Page segmentation data

_ _ _

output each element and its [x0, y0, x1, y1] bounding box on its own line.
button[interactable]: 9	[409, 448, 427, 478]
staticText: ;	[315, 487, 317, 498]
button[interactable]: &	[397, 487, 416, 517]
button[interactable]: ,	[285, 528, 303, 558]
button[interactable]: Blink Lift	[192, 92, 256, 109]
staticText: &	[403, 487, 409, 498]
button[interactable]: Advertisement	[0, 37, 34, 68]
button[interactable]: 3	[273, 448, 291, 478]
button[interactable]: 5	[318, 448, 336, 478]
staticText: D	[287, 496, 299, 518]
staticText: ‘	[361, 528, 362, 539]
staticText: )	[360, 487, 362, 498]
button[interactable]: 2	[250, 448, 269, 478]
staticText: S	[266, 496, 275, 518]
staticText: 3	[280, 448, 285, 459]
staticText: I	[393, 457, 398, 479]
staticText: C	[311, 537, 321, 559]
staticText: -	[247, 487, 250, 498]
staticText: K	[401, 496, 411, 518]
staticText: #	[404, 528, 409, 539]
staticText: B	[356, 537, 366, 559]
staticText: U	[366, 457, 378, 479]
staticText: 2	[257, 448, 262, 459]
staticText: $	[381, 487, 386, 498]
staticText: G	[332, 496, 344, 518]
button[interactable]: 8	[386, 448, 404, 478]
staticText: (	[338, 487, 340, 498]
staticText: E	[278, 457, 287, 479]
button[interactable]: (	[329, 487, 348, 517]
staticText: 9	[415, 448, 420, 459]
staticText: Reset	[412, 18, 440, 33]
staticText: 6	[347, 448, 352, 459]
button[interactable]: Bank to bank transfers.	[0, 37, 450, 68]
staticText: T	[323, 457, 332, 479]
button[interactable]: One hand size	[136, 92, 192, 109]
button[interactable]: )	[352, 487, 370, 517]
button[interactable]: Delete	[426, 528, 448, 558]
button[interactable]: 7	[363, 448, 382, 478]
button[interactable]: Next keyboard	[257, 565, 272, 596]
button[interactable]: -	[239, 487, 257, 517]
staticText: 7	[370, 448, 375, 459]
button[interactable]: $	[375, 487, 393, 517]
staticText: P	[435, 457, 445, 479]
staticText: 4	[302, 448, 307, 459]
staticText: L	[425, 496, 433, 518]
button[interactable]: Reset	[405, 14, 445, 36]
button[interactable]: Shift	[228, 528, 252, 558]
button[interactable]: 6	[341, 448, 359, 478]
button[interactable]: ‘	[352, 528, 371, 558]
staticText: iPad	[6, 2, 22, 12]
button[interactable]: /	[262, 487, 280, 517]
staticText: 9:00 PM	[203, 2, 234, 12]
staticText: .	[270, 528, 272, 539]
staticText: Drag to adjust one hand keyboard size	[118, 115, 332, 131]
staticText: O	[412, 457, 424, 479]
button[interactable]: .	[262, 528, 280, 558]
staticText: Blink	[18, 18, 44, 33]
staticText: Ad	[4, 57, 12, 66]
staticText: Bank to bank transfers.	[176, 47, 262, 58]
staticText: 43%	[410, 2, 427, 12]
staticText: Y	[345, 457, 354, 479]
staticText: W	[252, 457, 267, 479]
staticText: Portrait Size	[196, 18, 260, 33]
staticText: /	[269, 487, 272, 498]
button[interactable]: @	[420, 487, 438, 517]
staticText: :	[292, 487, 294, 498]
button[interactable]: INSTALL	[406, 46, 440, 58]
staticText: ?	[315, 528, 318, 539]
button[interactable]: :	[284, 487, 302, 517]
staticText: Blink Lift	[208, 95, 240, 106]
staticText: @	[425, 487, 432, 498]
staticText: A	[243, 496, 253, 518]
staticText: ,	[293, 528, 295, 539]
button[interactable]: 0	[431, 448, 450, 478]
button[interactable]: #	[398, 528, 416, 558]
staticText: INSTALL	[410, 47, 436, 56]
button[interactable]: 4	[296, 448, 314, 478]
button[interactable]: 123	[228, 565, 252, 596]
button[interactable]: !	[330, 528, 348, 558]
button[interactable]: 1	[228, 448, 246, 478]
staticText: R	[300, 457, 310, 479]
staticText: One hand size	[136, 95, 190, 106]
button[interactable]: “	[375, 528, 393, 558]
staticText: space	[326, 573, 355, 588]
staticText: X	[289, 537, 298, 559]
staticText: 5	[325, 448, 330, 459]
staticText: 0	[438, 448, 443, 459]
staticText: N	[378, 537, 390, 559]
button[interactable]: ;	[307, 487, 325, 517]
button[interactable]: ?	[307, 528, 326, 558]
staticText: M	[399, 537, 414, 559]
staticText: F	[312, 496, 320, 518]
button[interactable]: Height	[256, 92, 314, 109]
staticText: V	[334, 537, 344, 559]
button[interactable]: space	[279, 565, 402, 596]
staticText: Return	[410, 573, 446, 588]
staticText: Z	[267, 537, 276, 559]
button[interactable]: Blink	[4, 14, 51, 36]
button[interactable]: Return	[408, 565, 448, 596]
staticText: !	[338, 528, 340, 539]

_ _ _

Work order
Copy each line in the entries above where "Reset" turns up.

Output for this task
staticText: Reset	[412, 18, 440, 33]
button[interactable]: Reset	[405, 14, 445, 36]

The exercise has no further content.